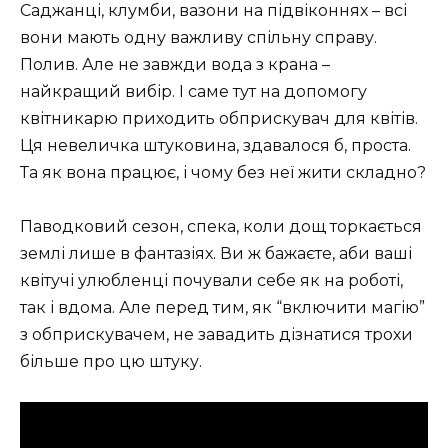
Саджанці, клумби, вазони на підвіконнях – всі
вони мають одну важливу спільну справу.
Полив. Але не завжди вода з крана –
найкращий вибір. І саме тут на допомогу
квітникарю приходить обприскувач для квітів.
Ця невеличка штуковина, здавалося б, проста.
Та як вона працює, і чому без неї жити складно?
Паводковий сезон, спека, коли дощ торкається
землі лише в фантазіях. Ви ж бажаєте, аби ваші
квітучі улюбленці почували себе як на роботі,
так і вдома. Але перед тим, як “включити магію”
з обприскувачем, не завадить дізнатися трохи
більше про цю штуку.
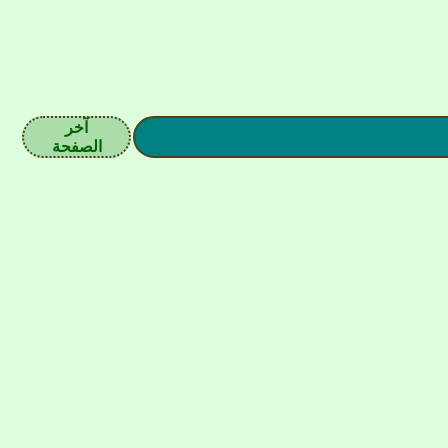
آخر
الصفحة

◇ ◇ ◇

- **Assigned task**: Although the entries contain pictures, reproduce only the rest, exactly as written.

- **Written response**:
Саджанці, клумби, вазони на підвіконнях – всі
вони мають одну важливу спільну справу.
Полив. Але не завжди вода з крана –
найкращий вибір. І саме тут на допомогу
квітникарю приходить обприскувач для квітів.
Ця невеличка штуковина, здавалося б, проста.
Та як вона працює, і чому без неї жити складно?
Паводковий сезон, спека, коли дощ торкається
землі лише в фантазіях. Ви ж бажаєте, аби ваші
квітучі улюбленці почували себе як на роботі,
так і вдома. Але перед тим, як “включити магію”
з обприскувачем, не завадить дізнатися трохи
більше про цю штуку.
آخر
الصفحة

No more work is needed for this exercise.